Would you be better off to use your mortgage to finance a car? That’s the question homeowners are likely to consider when in the market for a new set of wheels.
With mortgage interest rates generally lower than for car finance you might be wondering how you could leverage your mortgage to buy your car.
Redrawing from your mortgage
If you’re ahead on your mortgage repayments then you might have accumulated a ‘nest egg’ you can redraw to fund buying a car. There are both positives and negatives to consider before doing this.
Convenience – By using your home finance, you’ll still have only one regular loan repayment to manage rather than two.
Speed – Depending on your lender, redraw can be organised very quickly. Unlike getting a loan from scratch you won’t need to verify income or get credit checks.

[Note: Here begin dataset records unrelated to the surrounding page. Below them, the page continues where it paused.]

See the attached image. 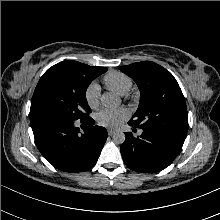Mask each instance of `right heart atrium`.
<instances>
[{
    "instance_id": "right-heart-atrium-1",
    "label": "right heart atrium",
    "mask_w": 220,
    "mask_h": 220,
    "mask_svg": "<svg viewBox=\"0 0 220 220\" xmlns=\"http://www.w3.org/2000/svg\"><path fill=\"white\" fill-rule=\"evenodd\" d=\"M85 100L91 109H96L100 103V87L97 83L89 84L85 91Z\"/></svg>"
}]
</instances>
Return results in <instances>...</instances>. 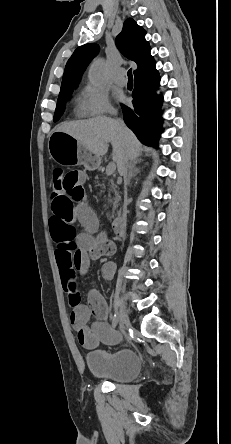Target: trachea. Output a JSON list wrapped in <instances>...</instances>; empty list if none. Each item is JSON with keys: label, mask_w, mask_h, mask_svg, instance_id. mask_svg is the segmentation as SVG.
Listing matches in <instances>:
<instances>
[{"label": "trachea", "mask_w": 231, "mask_h": 444, "mask_svg": "<svg viewBox=\"0 0 231 444\" xmlns=\"http://www.w3.org/2000/svg\"><path fill=\"white\" fill-rule=\"evenodd\" d=\"M127 76H128V80L129 81H133V76H132V69H129L127 72Z\"/></svg>", "instance_id": "trachea-1"}]
</instances>
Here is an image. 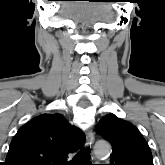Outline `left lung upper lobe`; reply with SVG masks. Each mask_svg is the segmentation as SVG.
Here are the masks:
<instances>
[{
	"label": "left lung upper lobe",
	"instance_id": "5c2ea615",
	"mask_svg": "<svg viewBox=\"0 0 165 165\" xmlns=\"http://www.w3.org/2000/svg\"><path fill=\"white\" fill-rule=\"evenodd\" d=\"M96 131L112 145L110 165H153L147 142L131 123L108 114L99 121Z\"/></svg>",
	"mask_w": 165,
	"mask_h": 165
}]
</instances>
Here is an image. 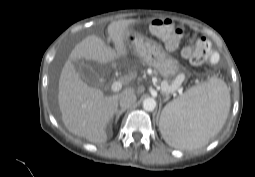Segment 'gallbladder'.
<instances>
[{
  "instance_id": "gallbladder-1",
  "label": "gallbladder",
  "mask_w": 255,
  "mask_h": 177,
  "mask_svg": "<svg viewBox=\"0 0 255 177\" xmlns=\"http://www.w3.org/2000/svg\"><path fill=\"white\" fill-rule=\"evenodd\" d=\"M75 65L85 82L93 86L99 84V76L94 72L90 65L85 64L83 61H76Z\"/></svg>"
}]
</instances>
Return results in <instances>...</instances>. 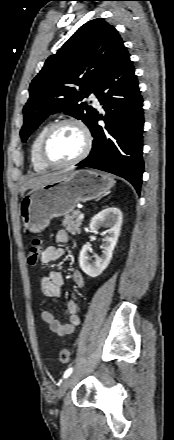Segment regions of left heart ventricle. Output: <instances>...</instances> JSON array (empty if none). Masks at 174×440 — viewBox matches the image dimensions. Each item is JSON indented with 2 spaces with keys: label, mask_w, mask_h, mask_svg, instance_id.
I'll use <instances>...</instances> for the list:
<instances>
[{
  "label": "left heart ventricle",
  "mask_w": 174,
  "mask_h": 440,
  "mask_svg": "<svg viewBox=\"0 0 174 440\" xmlns=\"http://www.w3.org/2000/svg\"><path fill=\"white\" fill-rule=\"evenodd\" d=\"M83 144L84 137L80 129L73 124H65L51 136L47 156L55 163L67 162L81 152Z\"/></svg>",
  "instance_id": "1"
}]
</instances>
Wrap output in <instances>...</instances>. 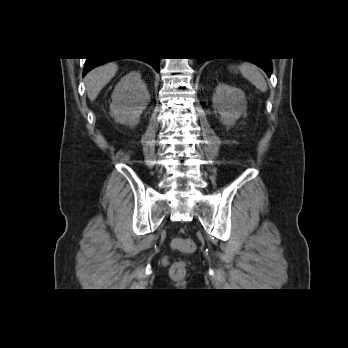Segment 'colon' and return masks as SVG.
Masks as SVG:
<instances>
[{"label": "colon", "instance_id": "1", "mask_svg": "<svg viewBox=\"0 0 348 348\" xmlns=\"http://www.w3.org/2000/svg\"><path fill=\"white\" fill-rule=\"evenodd\" d=\"M171 245L174 249L183 253H190L195 250V244L193 243V241L182 237L173 238ZM185 268V262H176L171 267V275L174 277L182 276L185 273Z\"/></svg>", "mask_w": 348, "mask_h": 348}]
</instances>
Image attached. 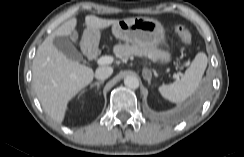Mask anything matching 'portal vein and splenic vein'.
Instances as JSON below:
<instances>
[{
  "label": "portal vein and splenic vein",
  "mask_w": 244,
  "mask_h": 157,
  "mask_svg": "<svg viewBox=\"0 0 244 157\" xmlns=\"http://www.w3.org/2000/svg\"><path fill=\"white\" fill-rule=\"evenodd\" d=\"M113 62V57L111 56H102L97 60V64L99 66H103V65H108L111 64ZM187 65H189V63H187ZM177 79H179V74L176 76Z\"/></svg>",
  "instance_id": "1"
}]
</instances>
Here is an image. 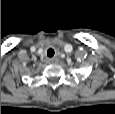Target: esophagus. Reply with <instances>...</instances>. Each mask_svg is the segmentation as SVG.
Returning a JSON list of instances; mask_svg holds the SVG:
<instances>
[{
  "instance_id": "esophagus-1",
  "label": "esophagus",
  "mask_w": 115,
  "mask_h": 114,
  "mask_svg": "<svg viewBox=\"0 0 115 114\" xmlns=\"http://www.w3.org/2000/svg\"><path fill=\"white\" fill-rule=\"evenodd\" d=\"M49 62L50 63H54V62H56V59L55 58H51V59H49Z\"/></svg>"
}]
</instances>
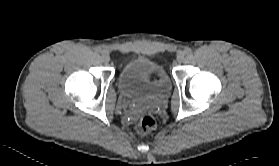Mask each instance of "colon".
Segmentation results:
<instances>
[{
  "mask_svg": "<svg viewBox=\"0 0 279 166\" xmlns=\"http://www.w3.org/2000/svg\"><path fill=\"white\" fill-rule=\"evenodd\" d=\"M155 127L156 120L152 115L142 116L137 123V130L142 134L152 131Z\"/></svg>",
  "mask_w": 279,
  "mask_h": 166,
  "instance_id": "1",
  "label": "colon"
}]
</instances>
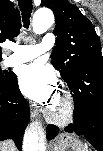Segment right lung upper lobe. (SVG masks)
Returning a JSON list of instances; mask_svg holds the SVG:
<instances>
[{
	"label": "right lung upper lobe",
	"instance_id": "obj_1",
	"mask_svg": "<svg viewBox=\"0 0 103 151\" xmlns=\"http://www.w3.org/2000/svg\"><path fill=\"white\" fill-rule=\"evenodd\" d=\"M21 28L19 11L9 0H0V43L11 40L19 34ZM2 51L0 47V59Z\"/></svg>",
	"mask_w": 103,
	"mask_h": 151
}]
</instances>
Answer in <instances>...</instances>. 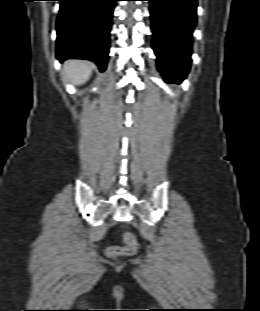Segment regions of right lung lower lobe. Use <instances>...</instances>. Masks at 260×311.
Listing matches in <instances>:
<instances>
[{"instance_id":"1","label":"right lung lower lobe","mask_w":260,"mask_h":311,"mask_svg":"<svg viewBox=\"0 0 260 311\" xmlns=\"http://www.w3.org/2000/svg\"><path fill=\"white\" fill-rule=\"evenodd\" d=\"M56 55L94 61L104 71L108 60L111 18L116 0H58Z\"/></svg>"}]
</instances>
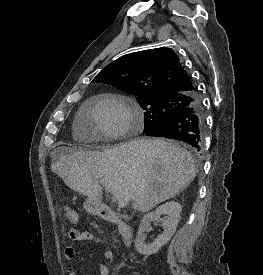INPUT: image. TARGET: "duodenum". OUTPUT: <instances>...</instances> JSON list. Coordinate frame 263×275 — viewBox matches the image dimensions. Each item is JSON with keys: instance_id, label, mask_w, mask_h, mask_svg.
<instances>
[{"instance_id": "1", "label": "duodenum", "mask_w": 263, "mask_h": 275, "mask_svg": "<svg viewBox=\"0 0 263 275\" xmlns=\"http://www.w3.org/2000/svg\"><path fill=\"white\" fill-rule=\"evenodd\" d=\"M100 215L104 220L115 223L118 226L123 243L129 246L132 237L130 226L126 222L120 220L116 214L106 206L100 208Z\"/></svg>"}]
</instances>
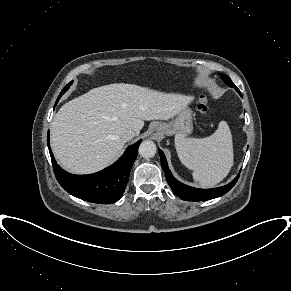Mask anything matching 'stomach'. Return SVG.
<instances>
[{
	"label": "stomach",
	"instance_id": "obj_1",
	"mask_svg": "<svg viewBox=\"0 0 291 291\" xmlns=\"http://www.w3.org/2000/svg\"><path fill=\"white\" fill-rule=\"evenodd\" d=\"M159 133L166 135L180 134L186 136L192 131V111L185 107L169 123H160Z\"/></svg>",
	"mask_w": 291,
	"mask_h": 291
}]
</instances>
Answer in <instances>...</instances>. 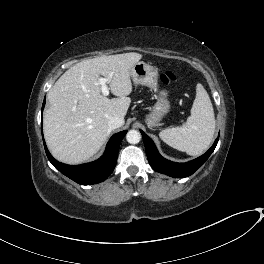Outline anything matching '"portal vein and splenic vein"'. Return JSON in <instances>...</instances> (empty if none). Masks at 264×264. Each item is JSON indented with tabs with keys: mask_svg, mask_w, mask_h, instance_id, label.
Returning a JSON list of instances; mask_svg holds the SVG:
<instances>
[{
	"mask_svg": "<svg viewBox=\"0 0 264 264\" xmlns=\"http://www.w3.org/2000/svg\"><path fill=\"white\" fill-rule=\"evenodd\" d=\"M108 79L107 78H99L98 84L101 86V92L104 96L109 95V87L107 85Z\"/></svg>",
	"mask_w": 264,
	"mask_h": 264,
	"instance_id": "obj_1",
	"label": "portal vein and splenic vein"
}]
</instances>
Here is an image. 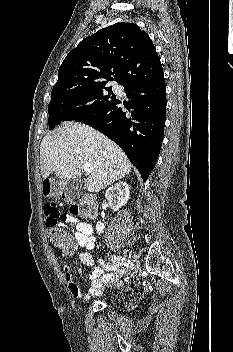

Affordability – If you can’t afford to allocate more money to making loan repayments right now (for example, if your a family has temporarily dropped to one income), redrawing from your mortgage could give you the flexibility to buy a car without increasing your minimum loan repayments.
Cost – While the interest rate may be lower, the size of the debt and the effect of compound interest over time means you may pay more total interest by financing your car through your mortgage.
However, this extra interest could be offset by making extra repayments.
If you like to keep your expenses separate so you can choose what you repay and when, lumping new costs into your mortgage will limit this.